> **TASK INPUT**
▼
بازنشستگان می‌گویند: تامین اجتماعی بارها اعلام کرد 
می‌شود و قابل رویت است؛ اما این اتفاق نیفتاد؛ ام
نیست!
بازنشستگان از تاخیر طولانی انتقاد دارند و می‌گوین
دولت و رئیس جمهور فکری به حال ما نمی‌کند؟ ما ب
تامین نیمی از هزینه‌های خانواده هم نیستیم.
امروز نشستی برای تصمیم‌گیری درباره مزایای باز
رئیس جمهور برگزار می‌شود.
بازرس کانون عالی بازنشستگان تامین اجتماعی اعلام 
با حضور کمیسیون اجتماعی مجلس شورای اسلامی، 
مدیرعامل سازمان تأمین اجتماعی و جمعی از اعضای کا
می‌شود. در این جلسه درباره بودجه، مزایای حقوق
▲
> **YOUR OBJECTIVE**
From the data above, copy each line that has the string "مزایای".

> **SOLUTION**
امروز نشستی برای تصمیم‌گیری درباره مزایای باز
می‌شود. در این جلسه درباره بودجه، مزایای حقوق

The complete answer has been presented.